Sechs Tipps gegen den Raddiebstahl!

 

Tipp 1: Anschließen statt nur abschließen...

und zwar den Rahmen des Fahrrades möglichst zusammen mit einem Laufrad an einem fest verankerten Fahrradständer.

Zusätzlich kann man auch noch das zweite Laufrad mit einem kleineren Schloss sichern.

 

 

Tipp 2: Keine Geschenkbändchen, ...

sondern hochwertige Schlösser verwenden. Bügelschlösser haben sich im Alltag am besten bewährt, da sie den Dieben ausreichend lange Zeit standhalten.
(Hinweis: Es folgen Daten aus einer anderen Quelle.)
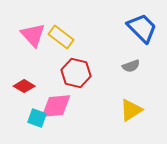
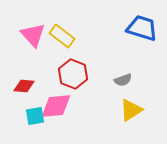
blue trapezoid: rotated 28 degrees counterclockwise
yellow rectangle: moved 1 px right, 1 px up
gray semicircle: moved 8 px left, 14 px down
red hexagon: moved 3 px left, 1 px down; rotated 8 degrees clockwise
red diamond: rotated 25 degrees counterclockwise
cyan square: moved 2 px left, 2 px up; rotated 30 degrees counterclockwise
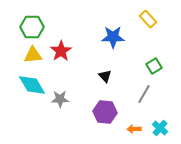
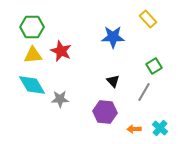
red star: rotated 15 degrees counterclockwise
black triangle: moved 8 px right, 5 px down
gray line: moved 2 px up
Schon mit einem Handgriff lassen sich hochwertige von minderwertigen Schlösser unterscheiden. Je mehr Gewicht ein Schloss hat, desto dicker ist der Stahlkern und desto höher ist der Schutzfaktor. Die Stiftung Warentest und die Prüfstelle der Deutschen Versicherer prüfen gängige Schlösser und zeichnen besonders sichere aus.

Tipp 3: Keine Schnellspanner ...

mit Spannhebeln, denn diese sind geradezu eine Einladung zum Raddiebstahl. Es gibt  im Fachhandel gute diebstahlssichere Alternativen zu kaufen. Anstelle der Schnellspannhebel befindet sich ein abnehmbarer Spannschlüssel.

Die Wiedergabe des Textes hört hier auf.